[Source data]
-- -- --

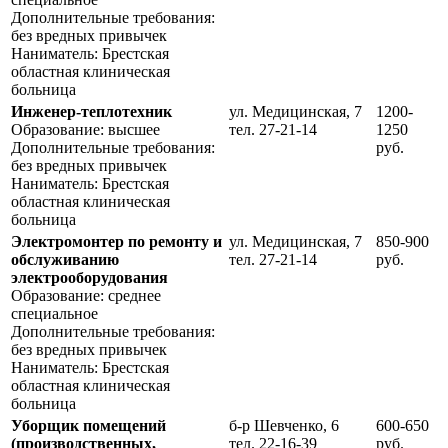
Дополнительные требования:
без вредных привычек
Наниматель: Брестская
областная клиническая
больница
Инженер-теплотехник
ул. Медицинская, 7
1200-
Образование: высшее
тел. 27-21-14
1250
Дополнительные требования:
руб.
без вредных привычек
Наниматель: Брестская
областная клиническая
больница
Электромонтер по ремонту и
ул. Медицинская, 7
850-900
обслуживанию
тел. 27-21-14
руб.
электрооборудования
Образование: среднее
специальное
Дополнительные требования:
без вредных привычек
Наниматель: Брестская
областная клиническая
больница
Уборщик помещений
б-р Шевченко, 6
600-650
(производственных,
тел. 22-16-39
руб.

-- -- --

(YOUR ASSIGNMENT) For every line in the data above that holds "Образование", return the line itself.

(COMPLETED EXERCISE)
Образование: высшее
Образование: среднее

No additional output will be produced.